TKP-ML Ortadoğu Parti Komitesi:Faşizm Ve Siyonizm Kaybedecek, Filistin ve Rojava Kazanacak!

Ortadoğu ezilen halklarının ezeli düşmanları olan Faşist T.C. ve Siyonist İsrail devletlerinin halklara yönelik saldırıları ile ezilen Rojava ve Filistin halklarının direnişine şahit oluyoruz. Bu gerici güçler, tüm teknolojik üstünlük ve emperyalist devletlerden tam destek görmelerine rağmen, Filistin ve Rojava halklarının direncini, mücadele kararlılığını kıramıyorlar. Egemenlerin tüm saldırılarına rağmen belirleyici olan yine halkın öz direnişi ve kararlılığı oluyor. Filistin ve Kürdistan halkları; İsrail Siyonizmine, T.C. faşizmine, yerel molla ve gerici diktatör rejimlerine karşı yarım asırdır onurlu duruşundan taviz vermeden devam ediyor.

Kürdistan’da yürütülen mücadele Rojava devrim gerçekliği ile demokratik bir kazanım aşamasına evrilmiş; IŞİD gericiliğine, faşist ve soykırımcı TC’nin Ortadoğu’daki yayılmacı hamlelerine büyük darbe vurulmuştu. Rojava Devrimi’nin bu kazanımlarına tahammül edemeyen T.C. egemenleri, belli zaman aralıkları ile askeri, siyasi, ekonomik ve deyim yerindeyse her alanda saldırılarına devam ettiler. Bu saldırılar, HPG gerillalarının Ankara eyleminden sonra askeri alanda daha kapsamlı fiili saldırıya dönüştü. Kendi kalbinden vurulmuş olmanın acizliği ile saldırganlaşan Erdoğan ve şurekası, azılı faşist Hakan Fidan’ın ağzından her türlü savaş suçunu işleyerek, Rojava halkının kazanımlarına saldıracağını dillendirdi.

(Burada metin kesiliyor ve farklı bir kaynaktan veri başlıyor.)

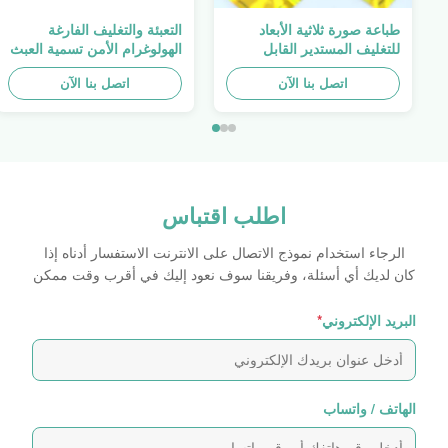
طباعة صورة ثلاثية الأبعاد
التعبئة والتغليف الفارغة
للتغليف المستدير القابل
الهولوغرام الأمن تسمية العبث
للطباعة ، الملصق الأصلي ،
واضح ملصق الهولوغرام شعار
اتصل بنا الآن
صفائح لاصقة ذاتية اللصق
الليزر
اتصل بنا الآن
اطلب اقتباس
الرجاء استخدام نموذج الاتصال على الانترنت الاستفسار أدناه إذا
كان لديك أي أسئلة، وفريقنا سوف نعود إليك في أقرب وقت ممكن
البريد الإلكتروني
*
الهاتف / واتساب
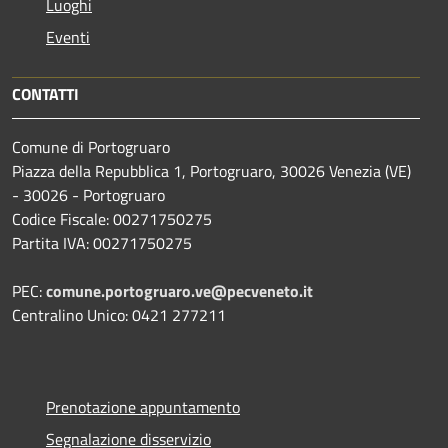
Luoghi
Eventi
CONTATTI
Comune di Portogruaro
Piazza della Repubblica 1, Portogruaro, 30026 Venezia (VE)
- 30026 - Portogruaro
Codice Fiscale: 00271750275
Partita IVA: 00271750275
PEC:
comune.portogruaro.ve@pecveneto.it
Centralino Unico: 0421 277211
Prenotazione appuntamento
Segnalazione disservizio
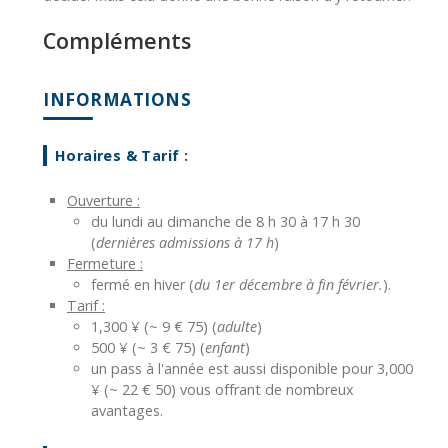
Compléments
INFORMATIONS
Horaires & Tarif :
Ouverture :
du lundi au dimanche de 8 h 30 à 17 h 30
(
dernières admissions à 17 h
)
Fermeture :
fermé en hiver (
du 1er décembre à fin février.
).
Tarif :
1,300 ¥ (~ 9 € 75) (
adulte
)
500 ¥ (~ 3 € 75) (
enfant
)
un pass à l'année est aussi disponible pour 3,000
¥ (~ 22 € 50) vous offrant de nombreux
avantages.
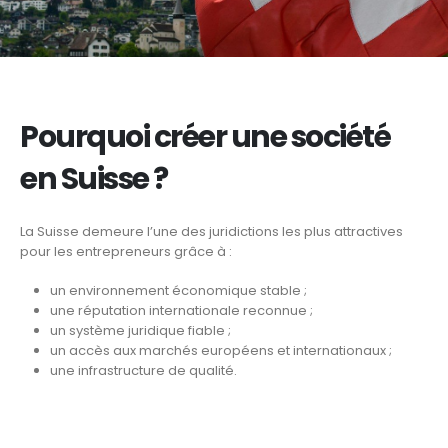
Pourquoi créer une société
en Suisse ?
La Suisse demeure l’une des juridictions les plus attractives
pour les entrepreneurs grâce à :
un environnement économique stable ;
une réputation internationale reconnue ;
un système juridique fiable ;
un accès aux marchés européens et internationaux ;
une infrastructure de qualité.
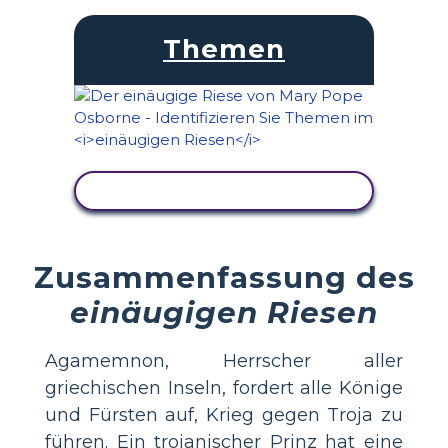
Themen
AKTIVITÄT ANZEIGEN
Zusammenfassung des
einäugigen Riesen
Agamemnon, Herrscher aller
griechischen Inseln, fordert alle Könige
und Fürsten auf, Krieg gegen Troja zu
führen. Ein trojanischer Prinz hat eine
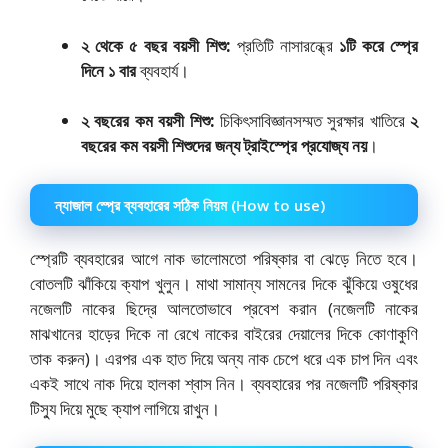
২ থেকে ৫ বছর বয়সী শিশু:
প্রতিটি নাসারন্ধ্রে
১টি করে স্প্রে
দিনে ১ বার
ব্যবহার্য।
২ বছরের কম বয়সী শিশু:
চিকিৎসাবিজ্ঞানসম্মত সুরক্ষার খাতিরে
২
বছরের কম বয়সী শিশুদের জন্য ট্রাইস্প্রে প্রযোজ্য নয়
।
ন্যাজাল স্প্রে ব্যবহারের সঠিক নিয়ম (How to use)
স্প্রেটি ব্যবহারের আগে নাক ভালোমতো পরিষ্কার বা ঝেড়ে নিতে হবে।
বোতলটি ঝাঁকিয়ে ক্যাপ খুলুন। মাথা সামান্য সামনের দিকে ঝুঁকিয়ে ওষুধের
নজেলটি নাকের ছিদ্রে আলতোভাবে প্রবেশ করান (নজেলটি নাকের
মাঝখানের হাড়ের দিকে না রেখে নাকের বাইরের দেয়ালের দিকে কোণাকুণি
তাক করুন)। এরপর এক হাত দিয়ে অন্য নাক চেপে ধরে এক চাপ দিন এবং
একই সাথে নাক দিয়ে হালকা শ্বাস নিন। ব্যবহারের পর নজেলটি পরিষ্কার
টিস্যু দিয়ে মুছে ক্যাপ লাগিয়ে রাখুন।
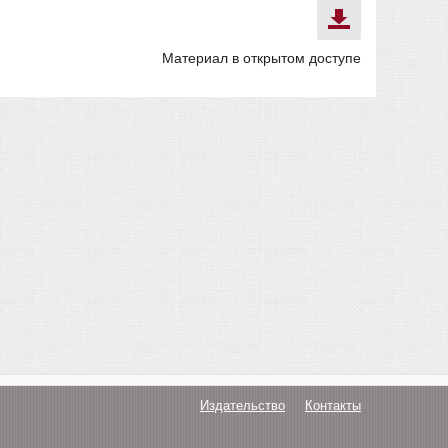
Материал в открытом доступе
Издательство
Контакты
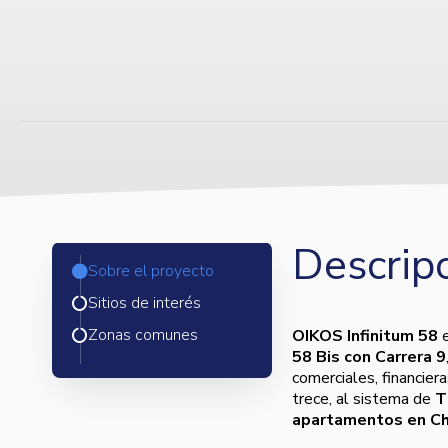
Descripc
Sobre el proyecto
Sitios de interés
Zonas comunes
OIKOS Infinitum 58
e
58 Bis con Carrera 9
comerciales, financiera
trece, al sistema de
T
apartamentos en Ch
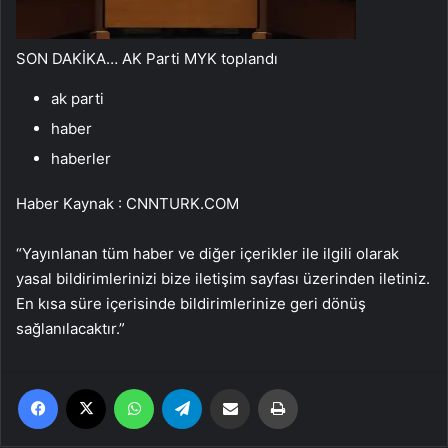
SON DAKİKA… AK Parti MYK toplandı
ak parti
haber
haberler
Haber Kaynak : CNNTURK.COM
“Yayınlanan tüm haber ve diğer içerikler ile ilgili olarak
yasal bildirimlerinizi bize iletişim sayfası üzerinden iletiniz.
En kısa süre içerisinde bildirimlerinize geri dönüş
sağlanılacaktır.”
Facebook
X
WhatsApp
Telegram
Email'den paylaş
Yaz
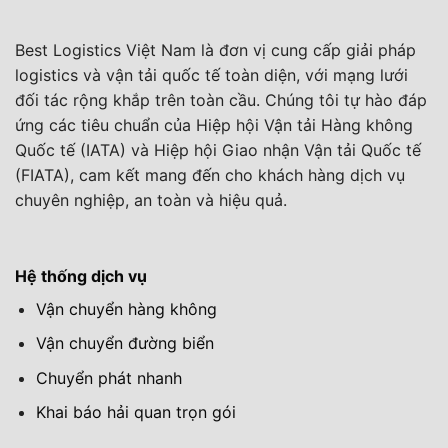
Best Logistics Việt Nam là đơn vị cung cấp giải pháp
logistics và vận tải quốc tế toàn diện, với mạng lưới
đối tác rộng khắp trên toàn cầu. Chúng tôi tự hào đáp
ứng các tiêu chuẩn của Hiệp hội Vận tải Hàng không
Quốc tế (IATA) và Hiệp hội Giao nhận Vận tải Quốc tế
(FIATA), cam kết mang đến cho khách hàng dịch vụ
chuyên nghiệp, an toàn và hiệu quả.
Hệ thống dịch vụ
Vận chuyển hàng không
Vận chuyển đường biển
Chuyển phát nhanh
Khai báo hải quan trọn gói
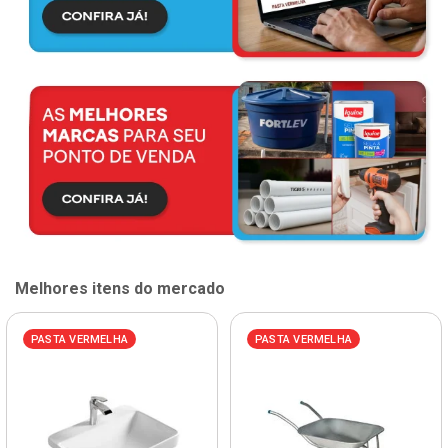
Melhores itens do mercado
PASTA VERMELHA
PASTA VERMELHA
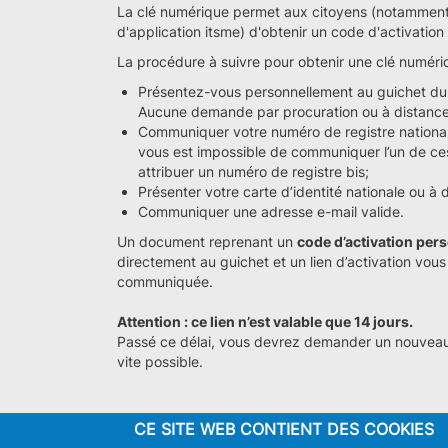
La clé numérique permet aux citoyens (notamment
d'application itsme) d'obtenir un code d'activation
La procédure à suivre pour obtenir une clé numéri
Présentez-vous personnellement au guichet du 
Aucune demande par procuration ou à distance 
Communiquer votre numéro de registre national o
vous est impossible de communiquer l’un de ces
attribuer un numéro de registre bis;
Présenter votre carte d’identité nationale ou à 
Communiquer une adresse e-mail valide.
Un document reprenant un
code d’activation per
directement au guichet et un lien d’activation vous
communiquée.
Attention : ce lien n’est valable que 14 jours.
Passé ce délai, vous devrez demander un nouveau l
vite possible.
CE SITE WEB CONTIENT DES COOKIES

5 Ekim’den bu yana Kuzey ve Doğu Suriye Özerk Yönetim alanında bulunan hastaneler, elektrik üretim santralleri, su istasyonları, sivil halkın evleri/köyleri, petrol ve benzin istasyonları, silolar ve birçok üretim alanı vuruldu. Rojava bu saldırılara karşı direnişini sürdürmeye devam ediyor. Şu ana kadar 110 bölge hava saldırılarına maruz kaldı ve saldırılar hala devam ediyor. T.C. bu saldırılarla ekonomik olarak tahribat yaratmak ve gerici unsurları kışkırtmak suretiyle Rojava devrim kazanımlarını yıpratma amacındadır.

Der Zor bölgesinde olduğu gibi gerici unsurların kışkırtılması TC’nin yıllardır denemekten bıkmadığı bir taktik olagelmiştir. AKP-MHP kliği, içinde bulunduğu krizi örtmek için de savaşı bir araç olarak kullanmaktadır. Ancak TC’nin bu hamleleri karşılık bulmadığı gibi gerillanın faşizmin merkezine vurduğu darbe ile acizliği iyiden iyiye artmıştır. Son saldırılar buna örnektir.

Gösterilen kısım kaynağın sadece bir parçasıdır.